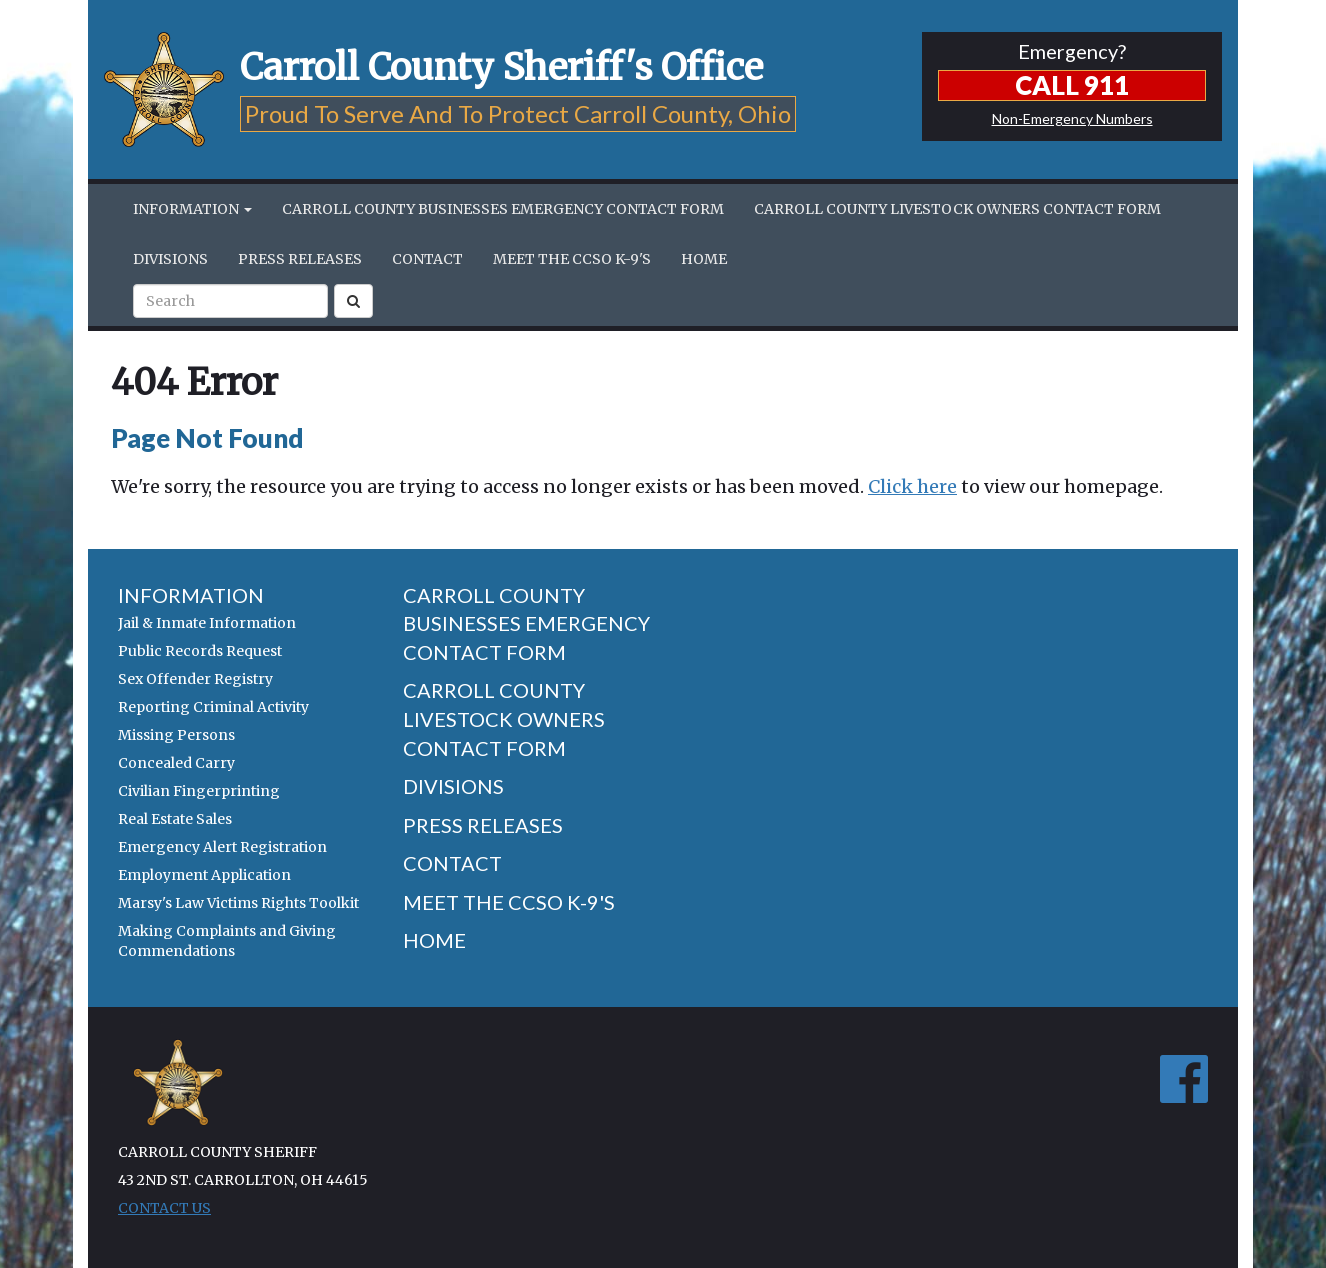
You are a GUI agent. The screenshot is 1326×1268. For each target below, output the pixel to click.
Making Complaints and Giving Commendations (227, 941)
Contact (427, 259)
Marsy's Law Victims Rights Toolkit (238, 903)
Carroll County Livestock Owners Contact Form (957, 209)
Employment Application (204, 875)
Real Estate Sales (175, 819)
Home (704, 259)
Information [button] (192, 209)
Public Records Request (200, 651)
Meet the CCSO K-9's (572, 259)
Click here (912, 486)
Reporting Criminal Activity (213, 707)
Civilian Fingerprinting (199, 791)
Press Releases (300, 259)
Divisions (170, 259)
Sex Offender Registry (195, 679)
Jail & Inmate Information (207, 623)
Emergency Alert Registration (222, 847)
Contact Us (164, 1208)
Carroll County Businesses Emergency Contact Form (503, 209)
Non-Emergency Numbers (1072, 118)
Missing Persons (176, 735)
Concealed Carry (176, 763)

+ + +

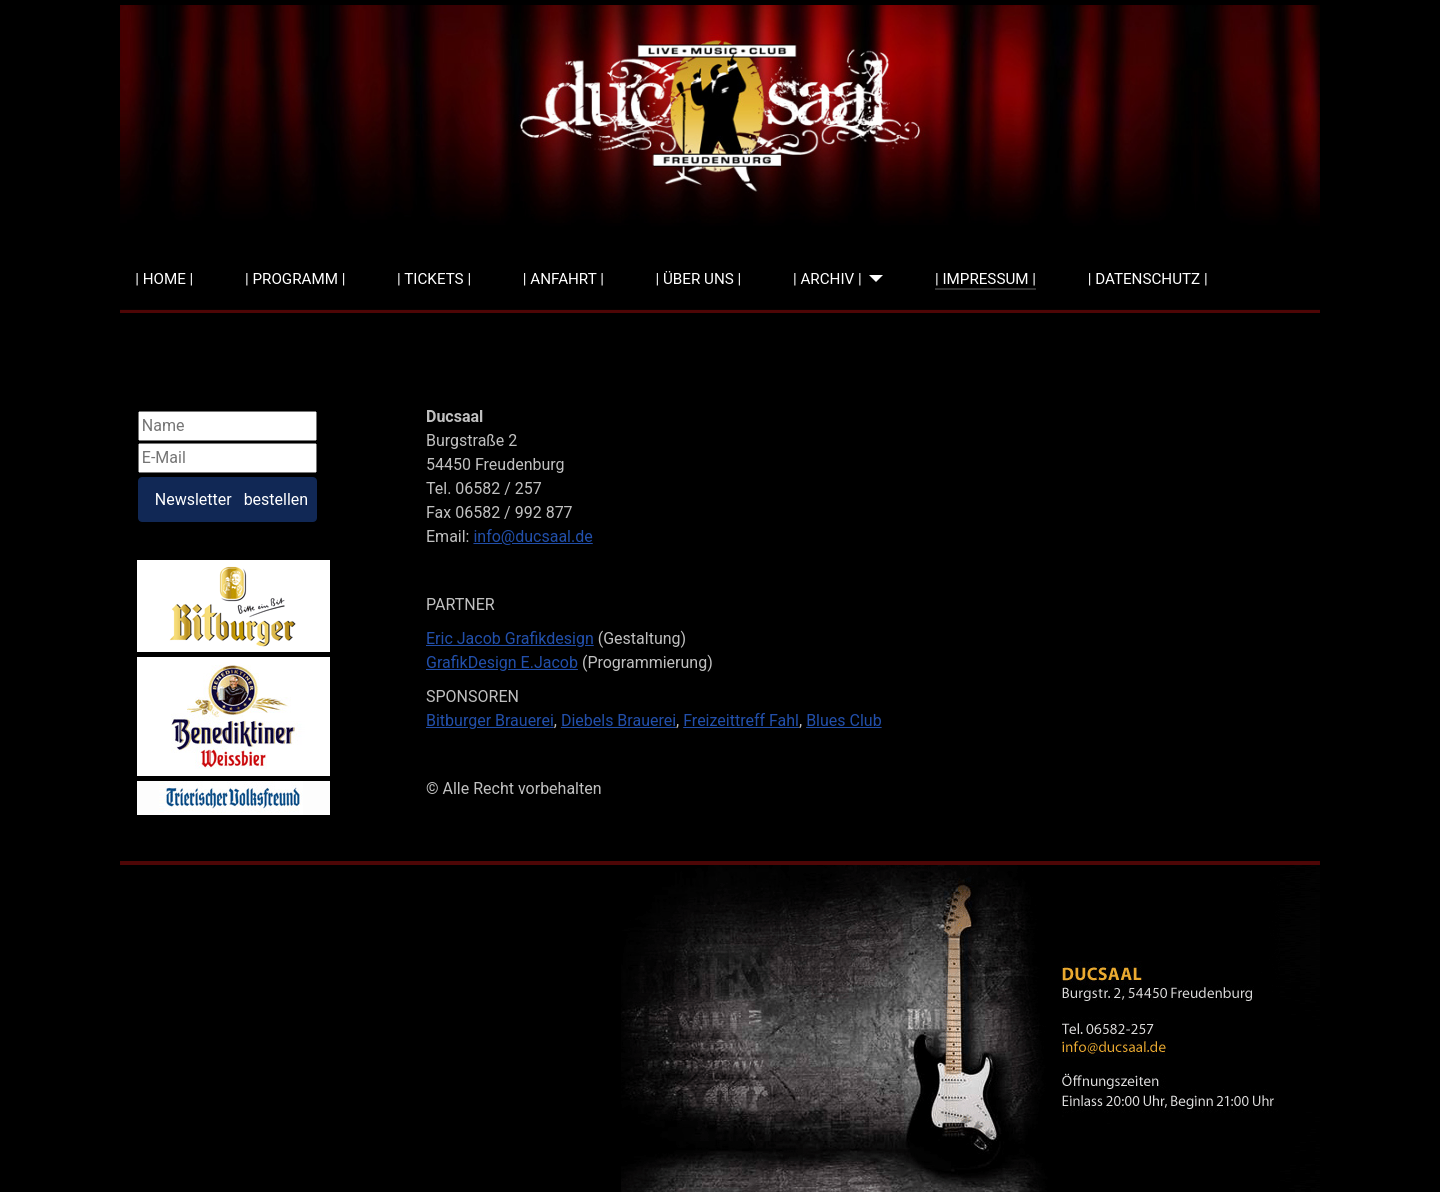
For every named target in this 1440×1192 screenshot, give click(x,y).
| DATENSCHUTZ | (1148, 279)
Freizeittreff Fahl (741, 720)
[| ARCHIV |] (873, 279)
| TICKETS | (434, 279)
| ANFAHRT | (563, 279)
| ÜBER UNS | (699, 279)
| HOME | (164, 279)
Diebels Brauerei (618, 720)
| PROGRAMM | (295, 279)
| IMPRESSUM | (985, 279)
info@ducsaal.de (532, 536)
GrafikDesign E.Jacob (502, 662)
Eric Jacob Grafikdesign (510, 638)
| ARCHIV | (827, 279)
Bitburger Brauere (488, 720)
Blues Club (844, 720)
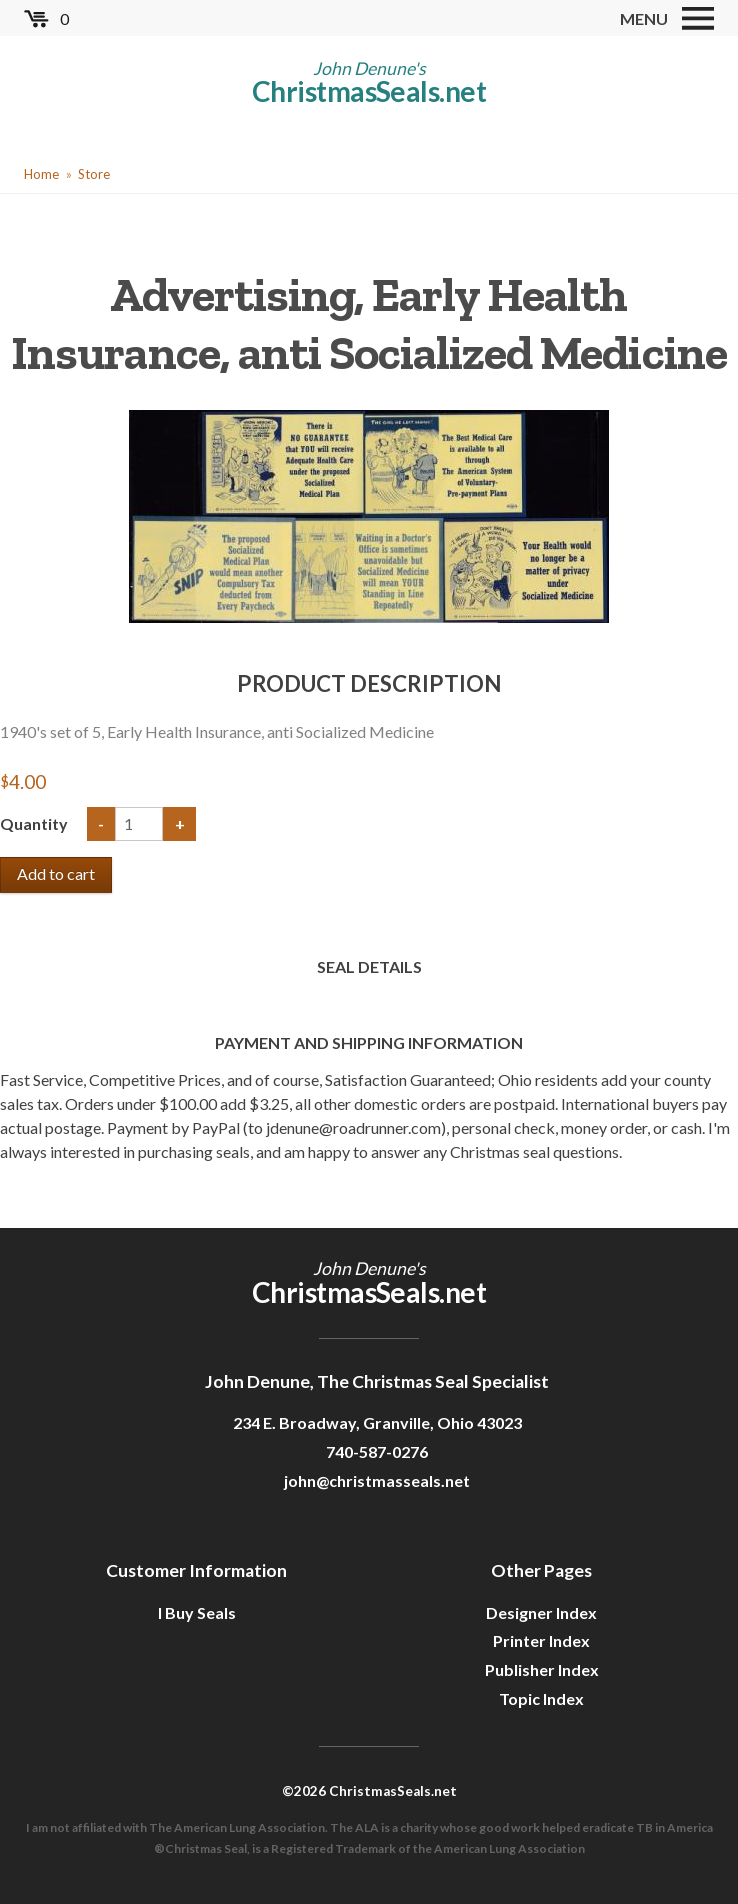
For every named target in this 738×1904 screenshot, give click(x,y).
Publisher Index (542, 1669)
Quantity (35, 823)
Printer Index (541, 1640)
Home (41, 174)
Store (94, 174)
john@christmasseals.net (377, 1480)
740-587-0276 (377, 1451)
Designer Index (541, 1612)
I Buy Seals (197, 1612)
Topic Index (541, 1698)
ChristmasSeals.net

+ + +

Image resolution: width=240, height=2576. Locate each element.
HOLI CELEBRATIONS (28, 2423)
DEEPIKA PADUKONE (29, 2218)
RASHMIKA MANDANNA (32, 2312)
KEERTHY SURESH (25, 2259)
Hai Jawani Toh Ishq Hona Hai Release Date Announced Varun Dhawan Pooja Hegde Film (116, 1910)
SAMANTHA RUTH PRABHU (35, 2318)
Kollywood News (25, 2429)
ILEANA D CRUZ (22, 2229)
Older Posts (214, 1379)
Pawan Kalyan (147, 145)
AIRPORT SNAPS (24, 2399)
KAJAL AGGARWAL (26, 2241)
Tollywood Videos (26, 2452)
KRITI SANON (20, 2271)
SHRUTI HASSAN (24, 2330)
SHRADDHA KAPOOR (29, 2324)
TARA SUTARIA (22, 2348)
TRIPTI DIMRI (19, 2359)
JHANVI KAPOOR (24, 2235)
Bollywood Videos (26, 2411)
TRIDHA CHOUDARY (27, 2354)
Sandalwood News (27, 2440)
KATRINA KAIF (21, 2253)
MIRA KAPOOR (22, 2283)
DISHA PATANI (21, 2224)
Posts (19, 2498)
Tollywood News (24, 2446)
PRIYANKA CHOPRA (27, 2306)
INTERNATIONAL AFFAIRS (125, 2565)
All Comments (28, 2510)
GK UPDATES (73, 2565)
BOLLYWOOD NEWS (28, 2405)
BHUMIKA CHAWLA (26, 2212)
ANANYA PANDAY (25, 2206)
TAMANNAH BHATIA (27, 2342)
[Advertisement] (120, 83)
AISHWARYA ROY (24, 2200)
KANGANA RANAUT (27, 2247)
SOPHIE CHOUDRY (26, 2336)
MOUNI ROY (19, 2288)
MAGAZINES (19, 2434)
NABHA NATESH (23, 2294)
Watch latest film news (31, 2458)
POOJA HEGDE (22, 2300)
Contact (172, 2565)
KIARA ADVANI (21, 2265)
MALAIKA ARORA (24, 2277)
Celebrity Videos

+ + +

Problem to solve:
Using the records above, restate word for word the lines from the one with "You are a GUI" through the one with "Concealed Carry (176, 763)", both included.

Solved problem:
You are a GUI agent. The screenshot is 1326×1268. For each target below, output the pixel to click.
Making Complaints and Giving Commendations (227, 941)
Contact (427, 259)
Marsy's Law Victims Rights Toolkit (238, 903)
Carroll County Livestock Owners Contact Form (957, 209)
Employment Application (204, 875)
Real Estate Sales (175, 819)
Home (704, 259)
Information [button] (192, 209)
Public Records Request (200, 651)
Meet the CCSO K-9's (572, 259)
Click here (912, 486)
Reporting Criminal Activity (213, 707)
Civilian Fingerprinting (199, 791)
Press Releases (300, 259)
Divisions (170, 259)
Sex Offender Registry (195, 679)
Jail & Inmate Information (207, 623)
Emergency Alert Registration (222, 847)
Contact Us (164, 1208)
Carroll County Businesses Emergency Contact Form (503, 209)
Non-Emergency Numbers (1072, 118)
Missing Persons (176, 735)
Concealed Carry (176, 763)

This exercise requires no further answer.